Hiking and wilderness experience as a source of wellbeing
In 2017, more than 5.9 million people visited Finland's national parks, hiking areas and other popular recreational areas. According to the road use surveys carried out in 2015 and 2016, about 500,000 people visit multiple-use forests in Kainuu, while in Southern Finland, the figure is about one million.
People staying in national parks feel that the visits have significant health and wellbeing impacts. According to questionnaire surveys, more than 87 per cent of all visitors to nature reserves and historical sites feel that spending time at the sites has fairly or very significant health and wellbeing impacts. According to the respondents, the health and wellbeing impacts arising from each visit is equal to about 100 euros. Visitors to multiple-use forests put the figure at between 200 and 300 euros.

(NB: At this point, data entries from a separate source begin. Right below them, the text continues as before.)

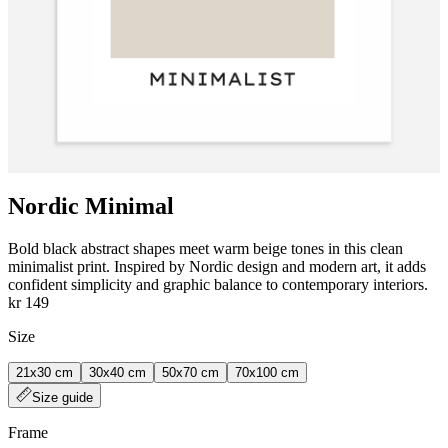
Nordic Minimal
Bold black abstract shapes meet warm beige tones in this clean
minimalist print. Inspired by Nordic design and modern art, it adds
confident simplicity and graphic balance to contemporary interiors.
kr 149
Size
21x30 cm
30x40 cm
50x70 cm
70x100 cm
Size guide
Frame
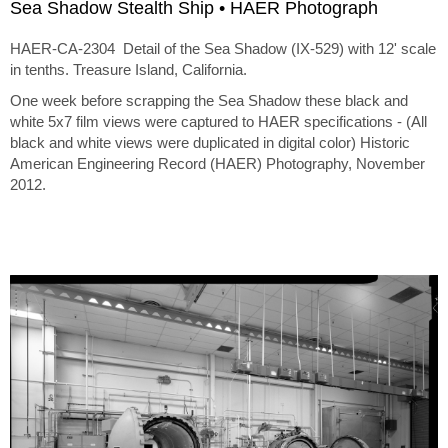
Sea Shadow Stealth Ship • HAER Photograph
HAER-CA-2304 Detail of the Sea Shadow (IX-529) with 12' scale
in tenths. Treasure Island, California.
One week before scrapping the Sea Shadow these black and
white 5x7 film views were captured to HAER specifications - (All
black and white views were duplicated in digital color) Historic
American Engineering Record (HAER) Photography, November
2012.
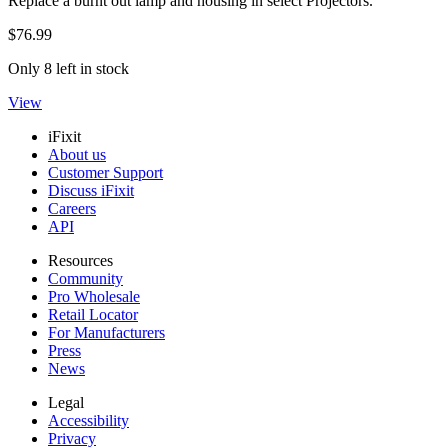
Replace a burnt out lamp and housing in select Projectors.
$76.99
Only 8 left in stock
View
iFixit
About us
Customer Support
Discuss iFixit
Careers
API
Resources
Community
Pro Wholesale
Retail Locator
For Manufacturers
Press
News
Legal
Accessibility
Privacy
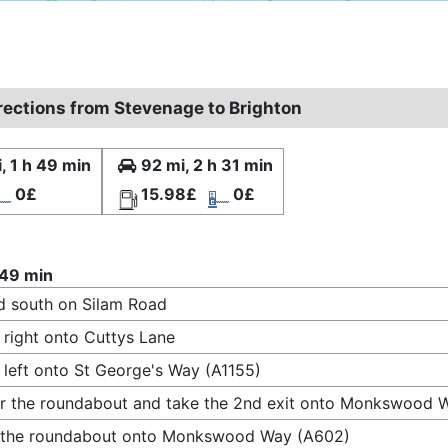
irections from Stevenage to Brighton
, 1 h 49 min
92 mi, 2 h 31 min
0£
15.98£
0£
 49 min
 south on Silam Road
 right onto Cuttys Lane
 left onto St George's Way (A1155)
r the roundabout and take the 2nd exit onto Monkswood 
t the roundabout onto Monkswood Way (A602)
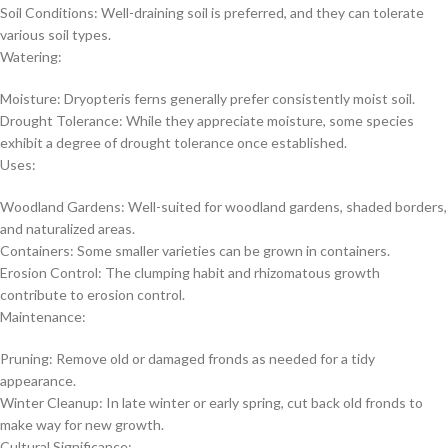
Soil Conditions: Well-draining soil is preferred, and they can tolerate
various soil types.
Watering:
Moisture: Dryopteris ferns generally prefer consistently moist soil.
Drought Tolerance: While they appreciate moisture, some species
exhibit a degree of drought tolerance once established.
Uses:
Woodland Gardens: Well-suited for woodland gardens, shaded borders,
and naturalized areas.
Containers: Some smaller varieties can be grown in containers.
Erosion Control: The clumping habit and rhizomatous growth
contribute to erosion control.
Maintenance:
Pruning: Remove old or damaged fronds as needed for a tidy
appearance.
Winter Cleanup: In late winter or early spring, cut back old fronds to
make way for new growth.
Cultural Significance:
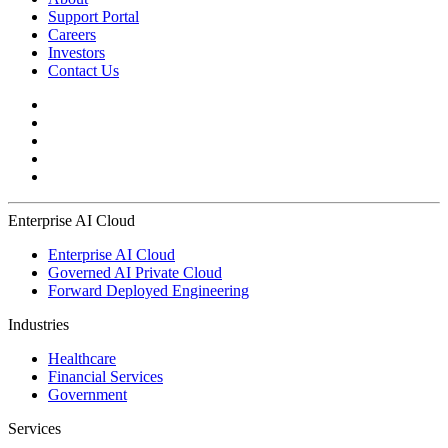
Support Portal
Careers
Investors
Contact Us
Enterprise AI Cloud
Enterprise AI Cloud
Governed AI Private Cloud
Forward Deployed Engineering
Industries
Healthcare
Financial Services
Government
Services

Wilderness permit holders spent a total of about 400,000 days at wilderness sites and according to the survey, they felt that spending time in the wilderness had enhanced their wellbeing. Nine out of ten hunters and eight out of ten fishers felt that their latest wilderness trip had made them fitter and more relaxed and strengthened their friendships.
Customer satisfaction and wellbeing impacts in 2017 (scale 1–5)
Healthy Parks – Healthy People
In 2017, Parks & Wildlife Finland developed the health-promotion programme ‘Healthy Parks – Healthy People’. With this programme, which extends to the year 2025, Parks & Wildlife Finland plan to meet the challenges of the future in cooperation with their partners.
Nature makes you feel better – you can experience it in your nearby nature
or in a national park.
The aim of the programme is to encourage Finns to become healthier and feel better physically, psychologically and socially by taking a look at the wonders of Finnish nature.